§ THE TASK
Count the lines in the records below that contain the word "pont", and give only that count.

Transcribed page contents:
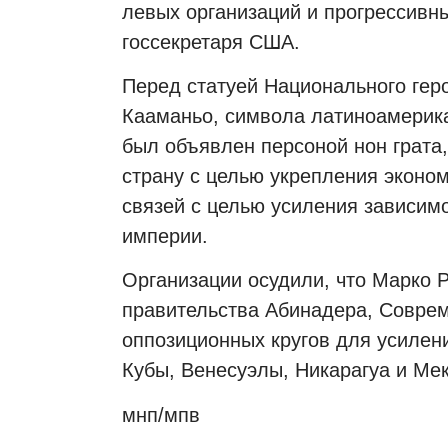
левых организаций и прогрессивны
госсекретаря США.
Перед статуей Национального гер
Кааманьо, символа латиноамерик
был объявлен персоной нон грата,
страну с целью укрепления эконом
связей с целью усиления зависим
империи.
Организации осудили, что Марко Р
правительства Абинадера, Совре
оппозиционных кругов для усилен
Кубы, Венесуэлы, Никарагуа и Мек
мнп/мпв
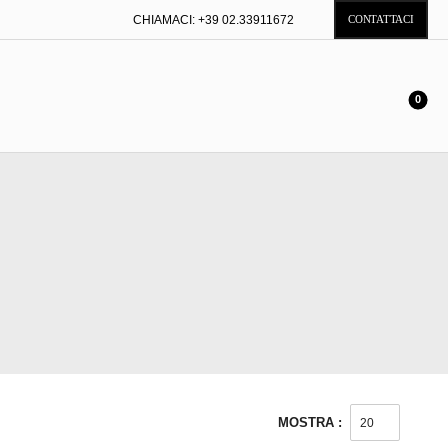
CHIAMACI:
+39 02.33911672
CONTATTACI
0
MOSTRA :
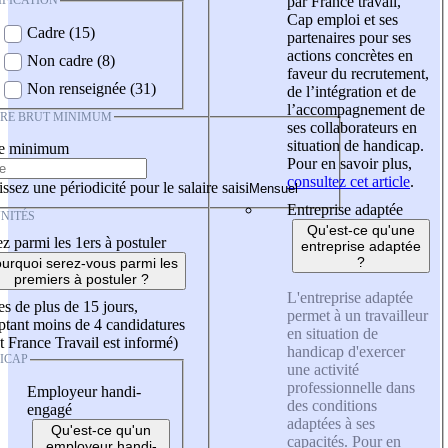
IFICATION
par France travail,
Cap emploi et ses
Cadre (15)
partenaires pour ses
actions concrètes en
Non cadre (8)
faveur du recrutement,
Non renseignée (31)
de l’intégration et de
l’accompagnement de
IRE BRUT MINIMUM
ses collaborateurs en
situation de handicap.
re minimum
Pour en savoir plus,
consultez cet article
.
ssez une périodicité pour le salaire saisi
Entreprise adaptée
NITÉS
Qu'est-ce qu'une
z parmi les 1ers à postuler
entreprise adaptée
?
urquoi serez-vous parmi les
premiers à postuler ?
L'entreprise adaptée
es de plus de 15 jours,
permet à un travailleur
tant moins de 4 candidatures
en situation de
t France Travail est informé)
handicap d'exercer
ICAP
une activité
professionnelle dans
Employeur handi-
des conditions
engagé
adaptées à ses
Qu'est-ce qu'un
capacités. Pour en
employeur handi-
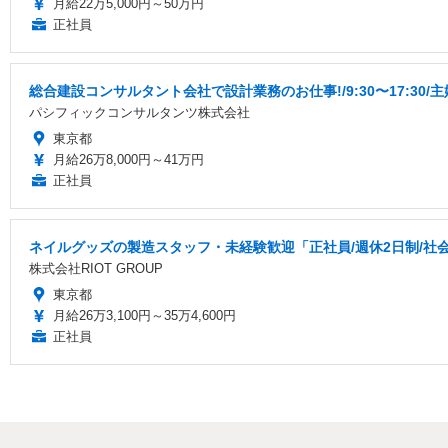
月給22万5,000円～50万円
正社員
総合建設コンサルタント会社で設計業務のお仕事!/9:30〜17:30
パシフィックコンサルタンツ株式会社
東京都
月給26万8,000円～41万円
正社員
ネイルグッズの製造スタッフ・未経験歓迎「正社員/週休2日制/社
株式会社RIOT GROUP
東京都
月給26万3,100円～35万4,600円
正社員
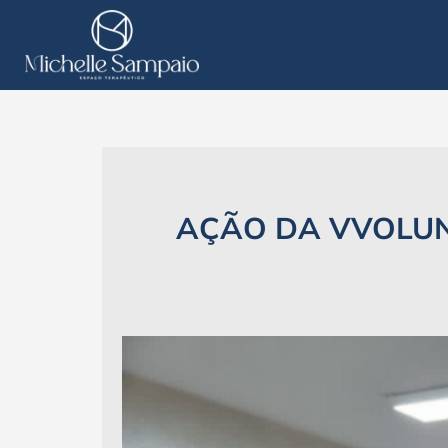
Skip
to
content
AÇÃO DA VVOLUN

==

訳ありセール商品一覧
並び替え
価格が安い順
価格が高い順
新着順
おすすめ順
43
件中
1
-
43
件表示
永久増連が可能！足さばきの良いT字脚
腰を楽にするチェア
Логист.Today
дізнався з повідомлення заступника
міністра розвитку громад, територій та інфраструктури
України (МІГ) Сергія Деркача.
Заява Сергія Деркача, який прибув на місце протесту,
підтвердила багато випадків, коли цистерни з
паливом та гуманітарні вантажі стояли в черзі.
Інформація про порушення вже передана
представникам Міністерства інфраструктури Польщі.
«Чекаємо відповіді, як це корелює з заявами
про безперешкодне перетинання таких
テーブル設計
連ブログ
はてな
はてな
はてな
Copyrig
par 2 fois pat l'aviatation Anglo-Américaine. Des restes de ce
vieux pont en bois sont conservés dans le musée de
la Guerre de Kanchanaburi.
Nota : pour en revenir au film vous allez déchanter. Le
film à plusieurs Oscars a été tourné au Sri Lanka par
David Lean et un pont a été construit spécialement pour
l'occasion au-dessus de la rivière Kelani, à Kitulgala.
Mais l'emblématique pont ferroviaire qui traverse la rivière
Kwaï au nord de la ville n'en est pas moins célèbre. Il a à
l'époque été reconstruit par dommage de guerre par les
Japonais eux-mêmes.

§ ANSWER AREA
3